“Coquinho ao vivo pode?”

Das máximas mais batidas, uma me chama a atenção em particular: “Éramos felizes e não sabíamos”.

Como assim, “não sabíamos”?

Alguém é feliz sem se dar conta da felicidade? É possível tal coisa?

Você está lá – calmo, sossegado, relaxado -, perfeitamente acomodado em algum lugar, sozinho ou com alguém, não sente a necessidade de qualquer coisa além daquilo, e sabe que este aquilo (provavelmente) vai se prolongar ao menos um bocadinho em sua vida. Esqueça os aborrecimentos circunstanciais (o telemarketing, a inevitável reunião condominial, seu feed anunciando outro livro “necessário!, atualíssimo!” ), eles não mudam o que digo. Então, você está lá naquele lugar em que te deixei linhas acima, e pode ser que venha o sono, ou uma caminhada curta, ou mais dez páginas de um romance, ou um apertar em seus culotes seguido de um “tô com uma vontadezinha danada de namorar”, e daí que é impossível não saber que é tudo bom, e chame do que quiser, felicidade, conforto, bem-estar.
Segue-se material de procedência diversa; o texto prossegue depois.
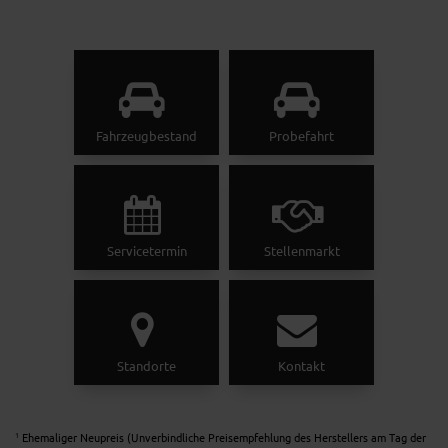
Fahrzeugbestand
Probefahrt
Servicetermin
Stellenmarkt
Standorte
Kontakt
Ehemaliger Neupreis (Unverbindliche Preisempfehlung des Herstellers am Tag der
1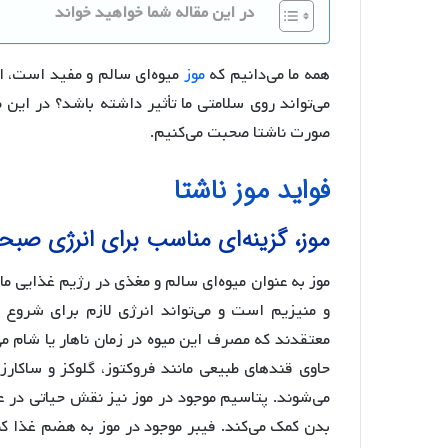
در این مقاله شما خواهید خواند
همه ما می‌دانیم که
موز
میوه‌ای سالم و مفید است، اما
می‌تواند روی سلامتی ما تأثیر داشته باشد؟ در این م
صورت ناشتا صحبت می‌کنیم.
فواید موز ناشتا
موز، گزینه‌ای مناسب برای انرژی صب
موز به عنوان میوه‌ای سالم و مغذی در رژیم غذایی ما 
و منیزیم است و می‌تواند انرژی لازم برای شروع 
معتقدند که مصرف این میوه در زمان ناهار یا شام می
حاوی قندهای طبیعی مانند فروکتوز، گلوکز و ساک
می‌شوند. پتاسیم موجود در موز نیز نقش حیاتی در ع
بدن کمک می‌کند. فیبر موجود در موز به هضم غذا کم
Posso até listar bem rápido momentos em que eu sabia que certamente era feliz. Quer ver?

Quando, vindo da escola e depois do almoço, eu me sentava na sala de tv e abria um guaraná e um saco de pipoca doce, aguardando a Sessão da Tarde. Na calçada, depois do futebol na rua, encostado no muro e falando bobagens com dois ou três amigos. Iniciando uma viagem de uma semana na qual eu sabia que não teria compromisso nenhum, fora os drinques, os livros, a música em meus fones de ouvido, as prometidas conversas agradáveis e as facilmente contornáveis conversas desagradáveis. Muitas e muitas manhãs de sábado, um monte delas, tão diferentes entre si e tão semelhantes no prazer. A entrada em um sebo, sem ter que me preocupar com o tempo. As horas que antecederam shows pelos quais eu ansiava. Aquele comecinho de filme. Os inícios de namoro, o casamento com minha mulher, os passeios com meus pais quando criança. A lista pode ser exaustiva.
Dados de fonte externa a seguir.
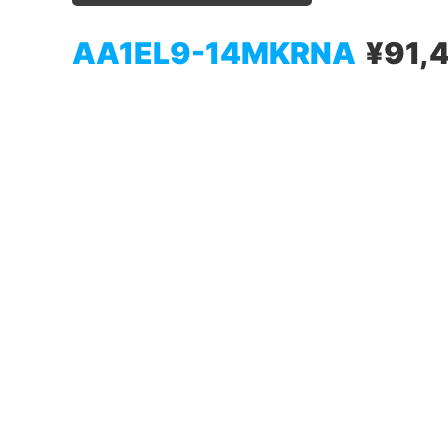
AA1EL9-14MKRNA
¥91,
Ora, em nenhum desses momentos tive quaisquer dúvidas sobre quão bem me sentia, eram todos conscientemente prazerosos. E se repetiam, repetiam e repetiam, com pequenos aborrecimentos aqui e ali, e se me perguntassem se eu era feliz, eu retrucaria: “Uai, mas não é pra ser?!”

Pergunte de agora pra mim, vai.

Acho mesmo que hoje é mais difícil, para duas ou três gerações abaixo da minha, entender o que digo, porque estão acompanhadas da necessidade permanente de se provarem felizes, mostrarem-se felizes, e é claro que isto traz certa ansiedade, e ansiosos não relaxam, ora pois. Olhar para o teto, deitado no sofá, vocês já experimentaram? Tem até uma metafisicazinha aí, tente pra ver. Não fazer nada, mas nada de verdade, talvez nem pensar, e quando o pensamento vem ele chega como um pássaro tranquilo, daqueles que ficam pendurados mais de hora em fio de alta tensão, sem tensão nenhuma.

E era aqui que eu queria chegar, na ausência de tensão. Andamos meio tensos, não? Tensão não produz satisfação, nem quando achamos que, enfim, chegamos lá. Já leram a entrevista de algum zilionário? São beija-flores, eternamente inquietos, batendo as asas centenas de vezes por minuto, e querendo nos convencer de que a vida é  essa busca que não cessa, e que precisamos produzir mais, crescer mais, expandir mais, e quanto aborrecimento e tédio, meu Deus!, não dá pra relaxar! É tanto disto que quando vejo um bilionário diletante, imerso em seu relaxamento (tanto que quase aposto que relaxaria sem um tostão), meus olhos marejam:

– Estamos aqui ao vivo com Álvaro Soares, o homem mais rico do Brasil, em um de seus momentos de lazer. O senhor nos daria uma palavrinha?

– Sim, sim, sem problema.

– O senhor parece bem relaxado aqui. Como consegue isso, com tanta pressão nos negócios?

– Uai, mas eu não sinto pressão nenhuma.

– O senhor está dizendo que consegue ficar tranquilo com todo esse burburinho nos mercados, as questões políticas do governo, a crise internacional?

– Ué, fico sim.

– Como o senhor faz isso? Qual é o seu segredo?

– Segredo?! O segredo aqui nem é segredo: é só chegar cedinho na praia, não tem quase ninguém, dá pra fazer tudo com calma.

– É realmente impressionante como nada parece abalar o senhor.

– É?! Puxa, nem tinha percebido. Se a senhorita me der licença agora, vou pegar mais um coquinho. Aceita? Coquinho ao vivo pode?

Como assim, não sabemos que somos felizes quando somos felizes?